La frontière entre les Kīnn et les Sóng, est marquée par une levée de terre haute de trois pieds. De chaque côté, pour éviter les conflits, il
est défendu de cultiver une bande d’un lì de large. Quand l’ambassade chinoise arriva à la frontière, l’officier Kīnn chargé de l’introduire, l’attendait de l’autre côté. Chaque parti dressa son
campement de tentes de son côté. Puis l’ambassadeur chinois envoya, par son héraut, une lettre dans laquelle il demandait la permission de passer la frontière. L’officier Kīnn lui répondit, aussi
par écrit, qu’il était chargé de le conduire. Alors l’ambassadeur chinois monta à cheval. Il se rencontra avec l’officier Kīnn, sur la frontière. Les deux envoyés se présentèrent, leurs deux
chevaux se faisant face. Les lettres étant échangées, ils se saluèrent, levèrent leur cravache, puis l’envoyé Kīnn volta, l’envoyé chinois passa la frontière, et tous deux se mirent en marche
côte à côte... L’habitude des Kīnn étant de galoper d’une traite, depuis le déjeuner jusqu’au souper, sans manger ni boire, les Chinois souffrirent beaucoup de la faim et de la soif... Un peu
plus loin que le Moukden actuel, le préfet de Hiên-tcheou donna à l’ambassadeur une petite fête. Danses, avec accompagnement de tambours, flûtes et castagnettes. Les tambours des Barbares sont
trop graves, leurs flûtes sont trop criardes, leurs castagnettes ne savent pas marquer la mesure, leurs danseurs ne savent pas évoluer, c’est un spectacle indigne d’être vu, observe notre
Chinois. Pour ce qui est du banquet, la musique jouant, on but neuf rasades de vin, en grignotant des pignons de pin. Puis, selon la mode barbare, les tables furent couvertes de tous les mets à
la fois, sans distinction de services successifs. Riz, cerf, lièvre, oie, surtout lard et mésentère, pâte cuite, gâteaux à l’huile et au miel. Quand il fut ivre, le préfet se mit soudain à vanter
le royaume des Kīnn, comme n’ayant pas son pareil au monde...

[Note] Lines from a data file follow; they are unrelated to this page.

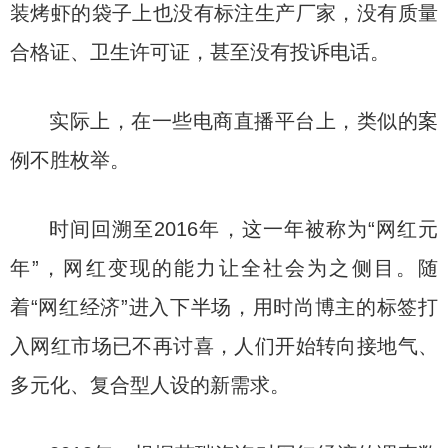
装烤虾的袋子上也没有标注生产厂家，没有质量
合格证、卫生许可证，甚至没有投诉电话。
实际上，在一些电商直播平台上，类似的案
例不胜枚举。
时间回溯至2016年，这一年被称为“网红元
年”，网红变现的能力让全社会为之侧目。随
着“网红经济”进入下半场，用时尚博主的标签打
入网红市场已不再讨喜，人们开始转向接地气、
多元化、复合型人设的新需求。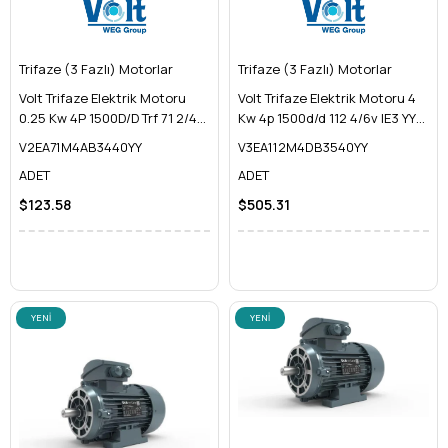
Trifaze (3 Fazlı) Motorlar
Trifaze (3 Fazlı) Motorlar
Volt Trifaze Elektrik Motoru
Volt Trifaze Elektrik Motoru 4
0.25 Kw 4P 1500D/D Trf 71 2/4V
Kw 4p 1500d/d 112 4/6v IE3 YY
IE2 B34 Yy
b35
V2EA71M4AB3440YY
V3EA112M4DB3540YY
ADET
ADET
$123.58
$505.31
YENI
YENI
ÜRÜN
ÜRÜN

— Pourquoi insultez-vous aux Sóng ? lui demanda l’ambassadeur d’un air sévère ; vous n’avez pas mission pour cela ; ne créez pas de difficultés entre nos deux nations...
Intimidé, le Barbare ne dit plus mot.
À dix lì de la résidence de Ou-k’i-mai, au N. E. de Kirin, près de la Soungari, ville actuelle d’Altchoukou, pâturages dans lesquels des fermes sont disséminées, comme les étoiles au ciel, comme
les échecs sur l’échiquier. Ni remparts, ni rues, ni ruelles. C’est pour faire paître leurs bestiaux autour de leurs demeures, que les habitants les disséminent ; spectacle très original pour un
Chinois, une habitation isolée étant un phénomène rare en Chine. Un mur clôt le douar du roi. L’ambassadeur démonta, entra à pied dans l’enceinte dans laquelle des palais étaient en construction,
et fut logé dans une tente, où on lui apprit d’abord le cérémonial. Il fut ensuite reçu par Ou-k’i-mai, dans une grande halle. Des deux côtés, avec des soieries de diverses couleurs, étaient
figurées des monts et des rochers, garnis de pins et de cyprès, de dragons et d’éléphants, de Buddhas et d’Immortels. Des hommes cachés derrière ces décors, imitaient le chant des oiseaux. Le
siège d’Ou-k’i-mai était comme une chaire de pagode, couvert de deux peaux de tigre. Le roi portait un bonnet noir à pendants analogue à celui des bonzes, une robe de soie brodée, une ceinture à
agrafe en jade, des bottes en cuir blanc. C’était un homme d’environ 38 ans, à barbe rare. Devant lui étaient disposées de petites tables en laque rouge, ornées d’argentures et de dorures.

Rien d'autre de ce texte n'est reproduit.